ABOUT THIS TASK | All lines holding the string "прованс" should be copied from the data below.

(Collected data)
☆ ☆ ☆

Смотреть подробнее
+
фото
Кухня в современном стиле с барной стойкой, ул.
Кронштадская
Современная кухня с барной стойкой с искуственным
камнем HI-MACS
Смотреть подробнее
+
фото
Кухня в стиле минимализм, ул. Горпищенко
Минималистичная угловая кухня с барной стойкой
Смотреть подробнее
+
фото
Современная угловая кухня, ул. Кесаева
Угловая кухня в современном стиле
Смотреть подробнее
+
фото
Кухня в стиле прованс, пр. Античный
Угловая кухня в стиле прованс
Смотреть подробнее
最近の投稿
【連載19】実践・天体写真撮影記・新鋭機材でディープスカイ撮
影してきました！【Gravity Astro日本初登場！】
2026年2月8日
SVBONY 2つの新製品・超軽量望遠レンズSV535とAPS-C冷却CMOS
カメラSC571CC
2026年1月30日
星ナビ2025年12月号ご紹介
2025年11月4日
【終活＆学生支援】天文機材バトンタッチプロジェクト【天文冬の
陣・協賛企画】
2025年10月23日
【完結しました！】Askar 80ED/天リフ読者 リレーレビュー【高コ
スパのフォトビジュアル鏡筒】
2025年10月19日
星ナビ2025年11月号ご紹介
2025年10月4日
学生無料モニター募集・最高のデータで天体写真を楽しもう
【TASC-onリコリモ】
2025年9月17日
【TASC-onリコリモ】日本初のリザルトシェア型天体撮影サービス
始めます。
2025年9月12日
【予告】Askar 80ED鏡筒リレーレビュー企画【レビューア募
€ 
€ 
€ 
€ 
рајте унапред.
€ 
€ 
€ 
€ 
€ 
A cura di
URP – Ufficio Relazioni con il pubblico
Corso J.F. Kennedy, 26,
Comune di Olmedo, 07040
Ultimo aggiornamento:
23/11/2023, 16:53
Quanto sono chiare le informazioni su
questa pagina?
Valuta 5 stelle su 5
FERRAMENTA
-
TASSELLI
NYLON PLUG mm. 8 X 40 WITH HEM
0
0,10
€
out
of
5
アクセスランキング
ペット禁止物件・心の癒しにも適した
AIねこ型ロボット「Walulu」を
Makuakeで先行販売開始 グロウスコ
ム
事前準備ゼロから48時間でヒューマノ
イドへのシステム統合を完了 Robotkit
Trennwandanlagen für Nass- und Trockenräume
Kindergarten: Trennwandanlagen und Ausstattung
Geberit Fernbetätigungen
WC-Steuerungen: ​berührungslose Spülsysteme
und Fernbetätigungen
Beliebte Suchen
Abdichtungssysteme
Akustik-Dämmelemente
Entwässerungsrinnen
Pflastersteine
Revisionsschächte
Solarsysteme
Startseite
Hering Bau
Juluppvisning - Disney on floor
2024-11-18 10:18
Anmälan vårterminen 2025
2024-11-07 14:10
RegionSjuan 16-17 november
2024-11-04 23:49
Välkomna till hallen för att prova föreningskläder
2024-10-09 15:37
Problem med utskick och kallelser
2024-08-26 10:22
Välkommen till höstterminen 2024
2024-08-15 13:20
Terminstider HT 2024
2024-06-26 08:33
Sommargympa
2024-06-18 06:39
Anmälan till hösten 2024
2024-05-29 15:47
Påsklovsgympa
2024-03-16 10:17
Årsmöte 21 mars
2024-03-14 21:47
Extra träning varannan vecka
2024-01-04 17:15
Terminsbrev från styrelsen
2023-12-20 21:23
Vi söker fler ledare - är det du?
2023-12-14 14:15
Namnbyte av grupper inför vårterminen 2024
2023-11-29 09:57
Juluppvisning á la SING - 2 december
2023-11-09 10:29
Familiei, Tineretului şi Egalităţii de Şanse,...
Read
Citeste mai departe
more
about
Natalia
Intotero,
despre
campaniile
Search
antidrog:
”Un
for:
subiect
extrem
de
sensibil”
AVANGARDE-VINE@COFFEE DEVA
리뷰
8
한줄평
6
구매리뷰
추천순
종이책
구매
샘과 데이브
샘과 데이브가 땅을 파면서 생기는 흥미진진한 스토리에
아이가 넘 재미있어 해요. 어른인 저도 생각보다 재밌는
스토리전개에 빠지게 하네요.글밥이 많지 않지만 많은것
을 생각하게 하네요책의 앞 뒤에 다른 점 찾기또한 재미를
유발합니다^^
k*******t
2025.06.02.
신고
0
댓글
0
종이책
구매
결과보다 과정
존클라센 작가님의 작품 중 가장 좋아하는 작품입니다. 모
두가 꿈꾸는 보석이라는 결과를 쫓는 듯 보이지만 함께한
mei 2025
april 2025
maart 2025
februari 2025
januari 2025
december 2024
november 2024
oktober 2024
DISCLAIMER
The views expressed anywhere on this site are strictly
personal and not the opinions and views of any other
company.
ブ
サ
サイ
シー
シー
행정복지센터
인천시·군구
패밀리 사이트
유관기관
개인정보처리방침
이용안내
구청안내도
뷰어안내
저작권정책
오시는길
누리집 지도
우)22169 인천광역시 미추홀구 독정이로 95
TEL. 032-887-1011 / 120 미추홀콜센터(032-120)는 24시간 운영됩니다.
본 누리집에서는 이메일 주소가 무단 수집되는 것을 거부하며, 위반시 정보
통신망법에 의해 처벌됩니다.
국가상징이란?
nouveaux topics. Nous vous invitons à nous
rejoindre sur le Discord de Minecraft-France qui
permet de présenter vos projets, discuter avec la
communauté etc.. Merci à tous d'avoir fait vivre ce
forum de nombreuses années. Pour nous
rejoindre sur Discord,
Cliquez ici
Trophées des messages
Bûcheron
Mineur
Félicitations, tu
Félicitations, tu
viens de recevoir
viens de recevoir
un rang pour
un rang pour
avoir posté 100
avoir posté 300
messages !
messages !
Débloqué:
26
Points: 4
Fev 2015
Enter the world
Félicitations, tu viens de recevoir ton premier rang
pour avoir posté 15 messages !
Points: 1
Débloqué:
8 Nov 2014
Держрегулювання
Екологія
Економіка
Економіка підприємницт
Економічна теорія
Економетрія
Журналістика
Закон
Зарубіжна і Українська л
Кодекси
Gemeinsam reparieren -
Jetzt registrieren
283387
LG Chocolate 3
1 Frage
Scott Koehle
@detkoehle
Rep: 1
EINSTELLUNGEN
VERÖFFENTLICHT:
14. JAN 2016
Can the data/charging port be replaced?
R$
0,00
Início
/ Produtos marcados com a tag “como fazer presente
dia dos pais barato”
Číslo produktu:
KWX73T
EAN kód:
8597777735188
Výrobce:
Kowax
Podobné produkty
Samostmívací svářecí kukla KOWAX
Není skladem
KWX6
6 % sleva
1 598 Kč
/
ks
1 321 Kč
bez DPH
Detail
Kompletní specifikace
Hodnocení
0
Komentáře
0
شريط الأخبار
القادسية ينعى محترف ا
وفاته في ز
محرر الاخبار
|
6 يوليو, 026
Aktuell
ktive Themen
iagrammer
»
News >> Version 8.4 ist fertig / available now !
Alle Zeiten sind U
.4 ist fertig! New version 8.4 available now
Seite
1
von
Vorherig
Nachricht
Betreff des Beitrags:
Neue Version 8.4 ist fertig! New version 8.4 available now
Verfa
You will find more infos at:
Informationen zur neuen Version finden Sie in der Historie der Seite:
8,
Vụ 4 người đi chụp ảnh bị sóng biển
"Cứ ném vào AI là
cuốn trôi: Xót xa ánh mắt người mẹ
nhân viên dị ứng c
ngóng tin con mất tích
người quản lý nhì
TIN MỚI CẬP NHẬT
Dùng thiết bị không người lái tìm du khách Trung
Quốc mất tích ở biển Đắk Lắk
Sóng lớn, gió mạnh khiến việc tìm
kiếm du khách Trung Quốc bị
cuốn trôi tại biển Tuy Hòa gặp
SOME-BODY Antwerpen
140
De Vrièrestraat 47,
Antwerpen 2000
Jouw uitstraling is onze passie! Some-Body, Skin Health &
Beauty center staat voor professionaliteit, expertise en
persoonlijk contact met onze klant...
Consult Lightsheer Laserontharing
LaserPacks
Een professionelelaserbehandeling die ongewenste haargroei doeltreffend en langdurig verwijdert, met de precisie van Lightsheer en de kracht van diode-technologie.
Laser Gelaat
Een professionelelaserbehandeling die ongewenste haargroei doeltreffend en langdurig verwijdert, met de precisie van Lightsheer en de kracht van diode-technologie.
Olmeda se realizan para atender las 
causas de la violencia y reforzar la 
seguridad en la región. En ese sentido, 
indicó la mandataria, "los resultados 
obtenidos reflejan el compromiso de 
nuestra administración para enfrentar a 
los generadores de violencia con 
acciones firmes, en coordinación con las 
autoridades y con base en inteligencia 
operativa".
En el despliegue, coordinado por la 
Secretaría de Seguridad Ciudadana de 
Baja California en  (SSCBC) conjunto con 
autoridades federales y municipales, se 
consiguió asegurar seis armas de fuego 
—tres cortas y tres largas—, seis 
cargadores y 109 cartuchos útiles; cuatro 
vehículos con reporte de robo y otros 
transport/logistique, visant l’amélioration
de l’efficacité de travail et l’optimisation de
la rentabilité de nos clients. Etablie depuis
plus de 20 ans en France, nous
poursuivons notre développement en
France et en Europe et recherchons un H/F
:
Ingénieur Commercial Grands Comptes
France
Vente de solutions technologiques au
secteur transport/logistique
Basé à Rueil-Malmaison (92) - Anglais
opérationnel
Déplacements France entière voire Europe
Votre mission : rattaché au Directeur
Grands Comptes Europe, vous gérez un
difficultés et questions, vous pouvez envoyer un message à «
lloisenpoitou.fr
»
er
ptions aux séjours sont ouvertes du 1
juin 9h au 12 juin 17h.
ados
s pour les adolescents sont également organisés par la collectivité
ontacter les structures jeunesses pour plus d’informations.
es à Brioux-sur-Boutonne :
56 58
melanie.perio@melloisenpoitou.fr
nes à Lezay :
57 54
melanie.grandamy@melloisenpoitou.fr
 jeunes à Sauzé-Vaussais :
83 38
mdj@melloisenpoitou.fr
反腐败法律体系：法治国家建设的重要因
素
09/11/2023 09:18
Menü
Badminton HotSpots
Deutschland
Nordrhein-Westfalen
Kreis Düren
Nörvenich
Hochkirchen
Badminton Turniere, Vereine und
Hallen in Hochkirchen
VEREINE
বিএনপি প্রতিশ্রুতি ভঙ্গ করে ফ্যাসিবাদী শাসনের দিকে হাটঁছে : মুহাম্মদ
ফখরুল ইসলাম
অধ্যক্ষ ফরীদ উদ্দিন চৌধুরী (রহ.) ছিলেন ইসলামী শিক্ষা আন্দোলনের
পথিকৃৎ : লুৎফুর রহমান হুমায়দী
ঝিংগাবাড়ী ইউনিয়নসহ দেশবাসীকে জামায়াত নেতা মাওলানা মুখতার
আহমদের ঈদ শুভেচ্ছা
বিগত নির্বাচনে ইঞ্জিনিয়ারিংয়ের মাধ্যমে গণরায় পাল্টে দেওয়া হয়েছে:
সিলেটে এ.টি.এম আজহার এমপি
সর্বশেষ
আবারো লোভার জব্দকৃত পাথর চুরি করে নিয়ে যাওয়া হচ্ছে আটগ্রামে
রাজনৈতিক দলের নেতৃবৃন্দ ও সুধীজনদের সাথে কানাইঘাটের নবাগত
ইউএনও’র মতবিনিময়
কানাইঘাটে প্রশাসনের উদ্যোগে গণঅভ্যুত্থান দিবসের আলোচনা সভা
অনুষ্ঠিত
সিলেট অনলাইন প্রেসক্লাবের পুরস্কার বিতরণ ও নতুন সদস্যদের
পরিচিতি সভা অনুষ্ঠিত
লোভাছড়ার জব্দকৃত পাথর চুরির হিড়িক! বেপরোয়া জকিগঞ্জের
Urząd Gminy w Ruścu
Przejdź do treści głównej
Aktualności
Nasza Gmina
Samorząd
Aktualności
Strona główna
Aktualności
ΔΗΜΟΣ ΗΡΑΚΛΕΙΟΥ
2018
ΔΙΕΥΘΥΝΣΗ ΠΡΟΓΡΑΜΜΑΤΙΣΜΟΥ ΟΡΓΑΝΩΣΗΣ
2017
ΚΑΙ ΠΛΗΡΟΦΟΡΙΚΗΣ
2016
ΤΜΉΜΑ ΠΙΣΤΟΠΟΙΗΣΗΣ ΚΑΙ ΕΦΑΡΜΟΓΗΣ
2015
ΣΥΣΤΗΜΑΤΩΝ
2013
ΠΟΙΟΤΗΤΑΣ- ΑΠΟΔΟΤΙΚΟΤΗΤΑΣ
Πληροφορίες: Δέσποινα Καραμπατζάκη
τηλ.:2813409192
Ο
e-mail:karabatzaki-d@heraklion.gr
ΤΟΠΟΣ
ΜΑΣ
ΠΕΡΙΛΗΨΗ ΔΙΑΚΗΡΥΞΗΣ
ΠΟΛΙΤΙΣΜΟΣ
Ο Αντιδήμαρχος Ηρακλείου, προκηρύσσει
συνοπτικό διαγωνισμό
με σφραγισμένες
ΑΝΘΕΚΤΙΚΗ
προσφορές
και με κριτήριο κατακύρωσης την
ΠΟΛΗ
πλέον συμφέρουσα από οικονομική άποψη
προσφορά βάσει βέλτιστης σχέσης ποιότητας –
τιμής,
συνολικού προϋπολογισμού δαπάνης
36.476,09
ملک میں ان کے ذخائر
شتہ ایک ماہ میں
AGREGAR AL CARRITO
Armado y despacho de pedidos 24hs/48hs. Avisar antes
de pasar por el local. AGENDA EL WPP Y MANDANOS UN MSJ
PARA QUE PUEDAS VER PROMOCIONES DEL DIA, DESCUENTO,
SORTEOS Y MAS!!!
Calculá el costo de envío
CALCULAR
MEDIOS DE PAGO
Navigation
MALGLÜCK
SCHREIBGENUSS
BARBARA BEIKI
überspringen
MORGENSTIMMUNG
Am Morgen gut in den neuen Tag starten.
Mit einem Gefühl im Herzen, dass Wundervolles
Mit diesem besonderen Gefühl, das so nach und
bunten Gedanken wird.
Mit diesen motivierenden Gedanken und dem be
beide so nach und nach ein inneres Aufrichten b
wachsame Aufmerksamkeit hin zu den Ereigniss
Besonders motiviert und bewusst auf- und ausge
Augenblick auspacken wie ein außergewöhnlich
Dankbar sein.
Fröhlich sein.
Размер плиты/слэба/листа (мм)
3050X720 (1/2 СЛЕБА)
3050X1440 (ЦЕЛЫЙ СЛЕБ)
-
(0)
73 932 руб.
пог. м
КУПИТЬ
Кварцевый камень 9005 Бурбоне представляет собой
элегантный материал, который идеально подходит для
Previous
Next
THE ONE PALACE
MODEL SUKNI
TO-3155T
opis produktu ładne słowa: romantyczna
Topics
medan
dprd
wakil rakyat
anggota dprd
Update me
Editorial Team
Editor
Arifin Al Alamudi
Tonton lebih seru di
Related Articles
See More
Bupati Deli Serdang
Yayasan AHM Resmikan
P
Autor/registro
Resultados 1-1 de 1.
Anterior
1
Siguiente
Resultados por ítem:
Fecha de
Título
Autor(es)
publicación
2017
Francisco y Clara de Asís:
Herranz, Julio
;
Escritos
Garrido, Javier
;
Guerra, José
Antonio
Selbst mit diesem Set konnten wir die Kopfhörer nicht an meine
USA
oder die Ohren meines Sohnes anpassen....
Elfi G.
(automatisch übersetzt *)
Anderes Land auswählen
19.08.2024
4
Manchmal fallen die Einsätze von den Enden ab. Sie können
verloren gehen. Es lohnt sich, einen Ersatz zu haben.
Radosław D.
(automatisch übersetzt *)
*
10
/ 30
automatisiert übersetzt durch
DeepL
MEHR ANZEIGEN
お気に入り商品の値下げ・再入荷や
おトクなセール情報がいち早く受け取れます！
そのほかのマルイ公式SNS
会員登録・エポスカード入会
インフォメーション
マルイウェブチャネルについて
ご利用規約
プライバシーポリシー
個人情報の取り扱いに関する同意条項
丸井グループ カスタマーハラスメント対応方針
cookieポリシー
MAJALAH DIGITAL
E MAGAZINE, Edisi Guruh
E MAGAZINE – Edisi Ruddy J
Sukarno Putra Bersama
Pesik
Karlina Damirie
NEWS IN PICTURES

☆ ☆ ☆

SOLUTION TO THE PROBLEM |
Кухня в стиле прованс, пр. Античный
Угловая кухня в стиле прованс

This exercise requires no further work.